By adopting the technical scheme, the user establishes connection with the server at the user terminal, the server executes various operations and processes according to the request sent by the user at the user terminal, and feeds back the processing result to the user terminal for the user to inquire, thereby realizing early warning and modification of error data.
In a fifth aspect, the present application provides a computer-readable storage medium, which adopts the following technical solutions:
a computer readable storage medium storing a computer program that can be loaded by a processor and that can perform any of the methods of the preceding claims.
By adopting the technical scheme, after the computer readable storage medium is loaded into any computer, the computer can execute the data error correction early warning method provided by the application.
In summary, the present application includes at least one of the following beneficial technical effects:
1. a data error correction early warning method can judge the medical record with error risk and feed back the medical record to the user for the user to inquire and modify, so as to improve the accuracy of the stored medical record and reduce the occurrence of misdiagnosis;
2. the user can check the error early warning list according to the category, so that the query process is more convenient and accurate;
3. the error data items of the error early warning list are wrongly labeled, so that the user can look up the error early warning list more clearly and intuitively, and the condition that the user overlooks is reduced;
4. a data error correction early warning method can further judge all actual error history tables, and improves the working efficiency and accuracy.
Drawings
Fig. 1 is a schematic flowchart of a data error correction early warning method according to an embodiment of the present application.
Fig. 2 is a schematic flowchart of a process of determining and processing a data item in a data error correction early warning method according to an embodiment of the present application.
Fig. 3 is a block diagram of a server according to an embodiment of the present application.
Fig. 4 is a block diagram of a user terminal according to an embodiment of the present application.
Fig. 5 is a block diagram of a data error correction early warning system according to an embodiment of the present application.
Detailed Description
The present application is described in further detail below with reference to figures 1-5.
The embodiment of the application discloses a data error correction early warning method. Referring to fig. 1, a data error correction early warning method includes:
step 100: and acquiring a first query request of a current user for a patient history table in a database.
The acquired first query request is generated by a user terminal and carries time range information selected by a current user; the time range information is generated after the current user selects calendar information or manually inputs time on the user terminal.
Step 200: and acquiring the patient history table in the corresponding time range according to the first query request.
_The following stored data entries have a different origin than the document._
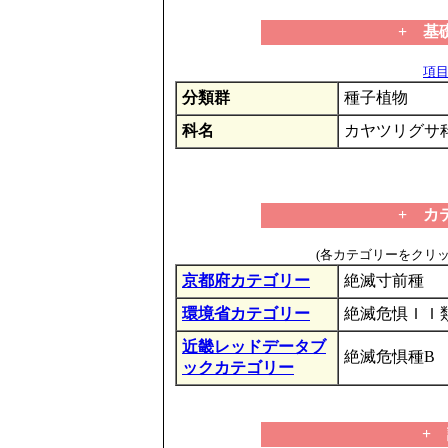
+ 基
項目の
分類群
種子植物
科名
カヤツリグサ
+ カ
(各カテゴリーをクリ
京都府カテゴリー
絶滅寸前種
環境省カテゴリー
絶滅危惧ＩＩ
近畿レッドデータブ
絶滅危惧種B
ックカテゴリー
+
Specifically, after the time range information in the first query request is identified, the patient history table stored in the server in the corresponding time period is acquired according to the time range information, wherein the patient history table has a plurality of categories, and the patient history table of each category fixedly includes a plurality of data items.
Step 300: and judging and processing each data item in the acquired medical record according to a preset judgment rule, and forming an error early warning list.
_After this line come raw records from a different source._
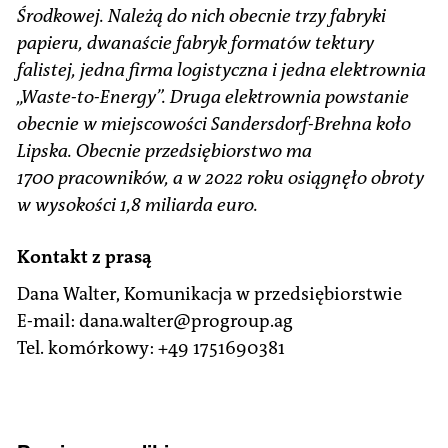
Środkowej. Należą do nich obecnie trzy fabryki
papieru, dwanaście fabryk formatów tektury
falistej, jedna firma logistyczna i jedna elektrownia
„Waste-to-Energy”. Druga elektrownia powstanie
obecnie w miejscowości Sandersdorf-Brehna koło
Lipska. Obecnie przedsiębiorstwo ma
1700 pracowników, a w 2022 roku osiągnęło obroty
w wysokości 1,8 miliarda euro.
Kontakt z prasą
Dana Walter, Komunikacja w przedsiębiorstwie
E-mail: dana.walter@progroup.ag
Tel. komórkowy: +49 1751690381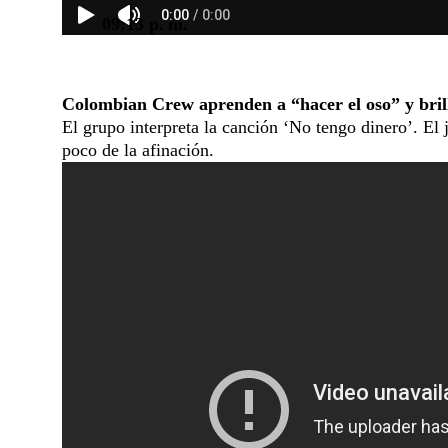
09:13 p. m.
Colombian Crew aprenden a “hacer el oso” y brill
El grupo interpreta la canción ‘No tengo dinero’. El 
poco de la afinación.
The error early warning tables correspond to a plurality of types of the illness state tables, namely, the type of each illness state table corresponds to one error early warning table, the error early warning table of each type comprises the name and the quantity information of the error data item corresponding to the type of the illness state table, and during processing, the error early warning tables of different types are processed respectively.
The judgment rule specifically includes: grouping rules for grouping the statistical-type data items; the intrinsic logic for judging the description type data item, namely, the value of the description type data item cannot be null value 0, if 0, an error occurs; a mathematical rule for judging the statistical data items; and the business rule is used for judging the illness state tables which are judged to contain error data items through the mathematical rule one by one.
Based on the determination rule, with reference to fig. 2, step 300 specifically includes:
step 310: and judging the type of each data item in the medical record.
In the embodiment of the present application, there are 2 cases for the value of the description class data item: storing natural sentences or null values; there are 2 cases for judging the value of the class data item: a true value of 1 is stored or a null value of 0 is stored.
Step 320: and judging whether the data items in the patient history table include the description class, and if so, processing the patient history table according to the description class data items. The treatment method comprises the following steps:
counting the total number of all the pathology tables which contain the description type data items and the description type data items are null 0, carrying out association marking on the corresponding description type data items corresponding to the pathology tables which are counted and the description type data items are null 0, judging the description type data items with the null 0 as error data items, and correspondingly recording the name of each error data item and the total number of the corresponding pathology tables to form a type of data to be processed. It should be noted that the history tables in a type of data to be processed are all configured as actual error history tables, and the error is to miss-fill one or more description type data items.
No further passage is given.